Northeastern Section - 38th Annual Meeting (March 27-29, 2003)

Paper No. 4
Presentation Time: 8:00 AM-6:00 PM

STRAIN PARTITIONING IN A TRANSPRESSIVE OROGEN, CENTRAL COASTAL MAINE


SHORT, Heather and JOHNSON, Scott, Department of Geological Sciences, Univ of Maine, Orono, ME 04469, heather.short@umit.maine.edu

Recent field, microstructural and chronological studies of Silurian and pre-Silurian rocks in the area between Waterville and Belfast, Maine, have identified a region of intense Devonian-age dextral shear strain that was focused in the older Liberty/Orrington (L-O) belt and adjacent younger rocks of the Fredericton Trough. This focused zone of dextral shear coincides with exposures of older gneisses, metavolcanics and metapelites that record a regional metamorphic high. Both the shear strain and metamorphic grade taper off to the northwest in the Central Maine Sequence (CMS) metapelites.

In Waterville, tight, upright, gently- to moderately-plunging folds are spatially associated with a dextral shear fabric.
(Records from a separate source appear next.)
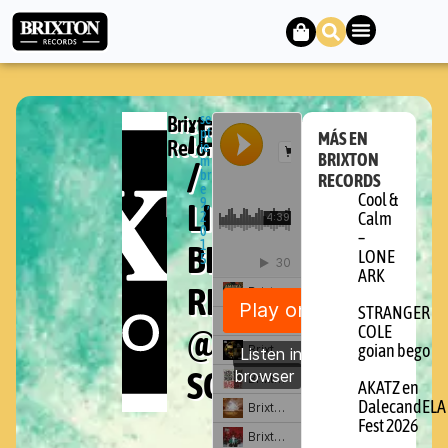
Brixton
¡ESCUCHA!
se
pt
MÁS EN
Records
ie
BRIXTON
/
m
br
RECORDS
e
Cool &
LISTEN!
9,
2
Calm
0
–
BRIXTON
1
LONE
5
ARK
RECORDS
STRANGER
@
COLE
goian bego
SOUNDCLOUD
AKATZ en
DalecandELA
Fest 2026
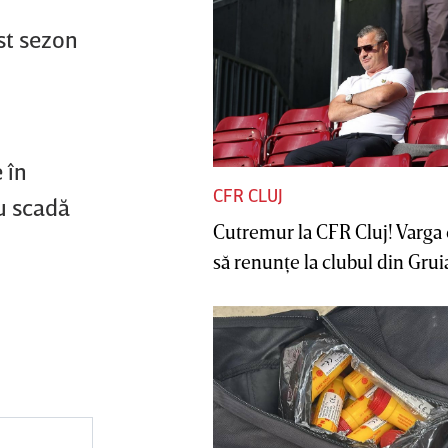
st sezon
 în
CFR CLUJ
nu scadă
Cutremur la CFR Cluj! Varga 
să renunţe la clubul din Gruia 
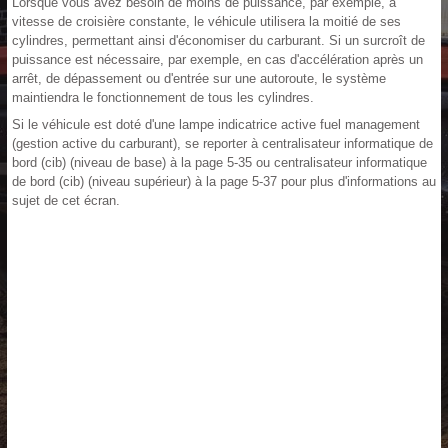
Lorsque vous avez besoin de moins de puissance, par exemple, à
vitesse de croisière constante, le véhicule utilisera la moitié de ses
cylindres, permettant ainsi d'économiser du carburant. Si un surcroît de
puissance est nécessaire, par exemple, en cas d'accélération après un
arrêt, de dépassement ou d'entrée sur une autoroute, le système
maintiendra le fonctionnement de tous les cylindres.
Si le véhicule est doté d'une lampe indicatrice active fuel management
(gestion active du carburant), se reporter à centralisateur informatique de
bord (cib) (niveau de base) à la page 5-35 ou centralisateur informatique
de bord (cib) (niveau supérieur) à la page 5-37 pour plus d'informations au
sujet de cet écran.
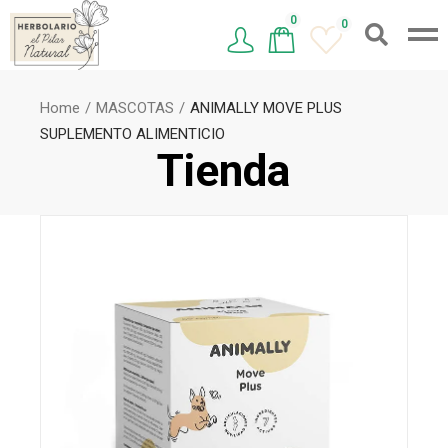
0
0
Home
MASCOTAS
ANIMALLY MOVE PLUS
SUPLEMENTO ALIMENTICIO
Tienda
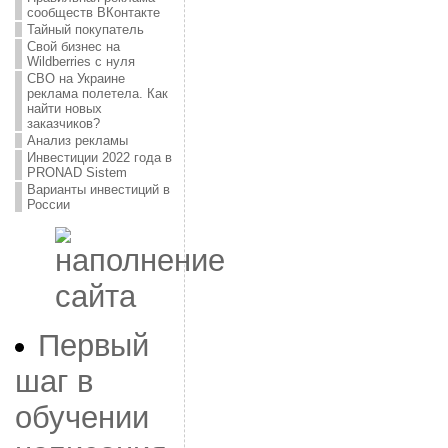
сообществ ВКонтакте
Тайный покупатель
Свой бизнес на
Wildberries с нуля
СВО на Украине
реклама полетела. Как
найти новых
заказчиков?
Анализ рекламы
Инвестиции 2022 года в
PRONAD Sistem
Варианты инвестиций в
России
Первый
шаг в
обучении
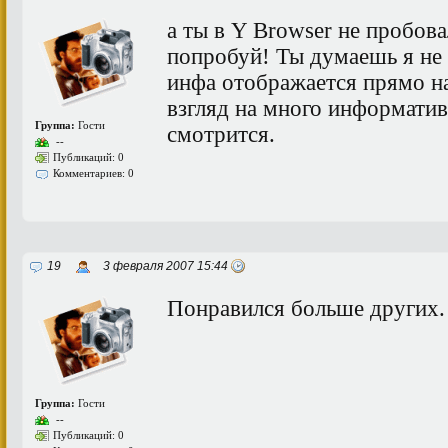
а ты в Y Browser не пробова
попробуй! Ты думаешь я не
инфа отображается прямо на
взгляд на много информатив
Группа:
Гости
смотрится.
--
Публикаций: 0
Комментариев: 0
19
3 февраля 2007 15:44
Понравился больше других.
Группа:
Гости
--
Публикаций: 0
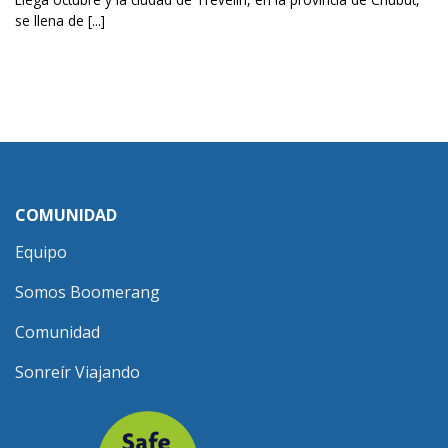
se llena de [...]
COMUNIDAD
Equipo
Somos Boomerang
Comunidad
Sonreír Viajando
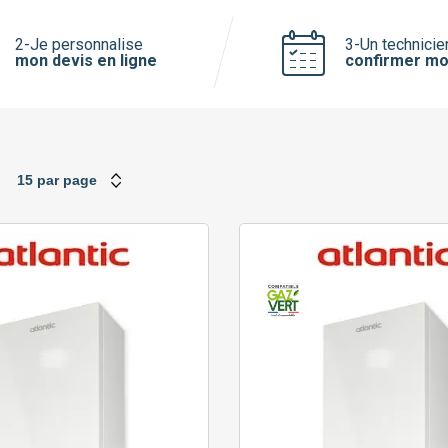
Saunier Duval
Viessmann
2-Je personnalise
3-Un technicie
mon devis en ligne
confirmer mo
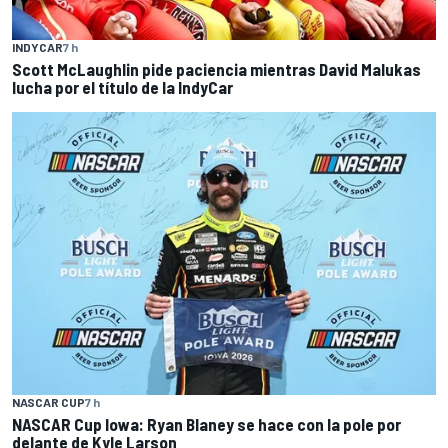
INDYCAR
7 h
Scott McLaughlin pide paciencia mientras David Malukas
lucha por el título de la IndyCar
NASCAR CUP
7 h
NASCAR Cup Iowa: Ryan Blaney se hace con la pole por
delante de Kyle Larson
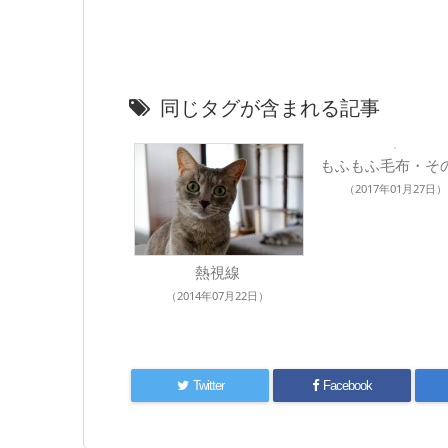
同じタグが含まれる記事
もふもふ毛布・そ
（2017年01月27日）
熱視線
（2014年07月22日）
Twitter
Facebook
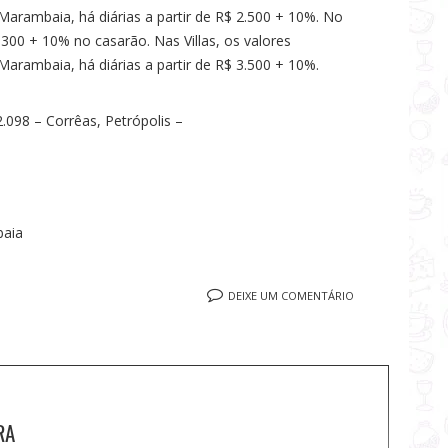
arambaia, há diárias a partir de R$ 2.500 + 10%. No
4.300 + 10% no casarão. Nas Villas, os valores
Marambaia, há diárias a partir de R$ 3.500 + 10%.
 2.098 – Corrêas, Petrópolis –
baia
DEIXE UM COMENTÁRIO
RA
Limbs of these folds are moderately asymmetrically boudinaged, and carbonate veins filling the boudin necks contain curved fibers of calcite and have associated "flanking structures" along their margins that formed during dextral rotation of the veins about a steeply plunging axis. Further east, approaching the Hackmatack Pond Fault (HPF), pelitic slivers contain spiral garnet porphyroblasts. Evidence for the dextral shear deformation is pervasive from the HPF east to the Sennebec Pond Fault and includes strong asymmetric boudinage of competent layers and quartz veins, a strong vertical foliation with gently plunging mineral elongation lineations, and mylonites with strongly asymmetric fabrics. Upright folds seen in the CMS are preserved only locally in relatively competent units.

With the effects of contact metamorphism superficially removed, metamorphic grade jumps from garnet grade in the CMS rocks to sillimanite grade in the L-O rocks across the HPF, possibly indicating some later movement along this fault. Kyanite occurs locally along the east side of this fault, though it is commonly partially replaced by cordierite. This suggests that the kyanite was formed during a pre-Devonian metamorphism, or that metamorphic conditions in these rocks changed markedly during the Devonian. The above observations are consistent with Devonian-age transpression in south-central Maine.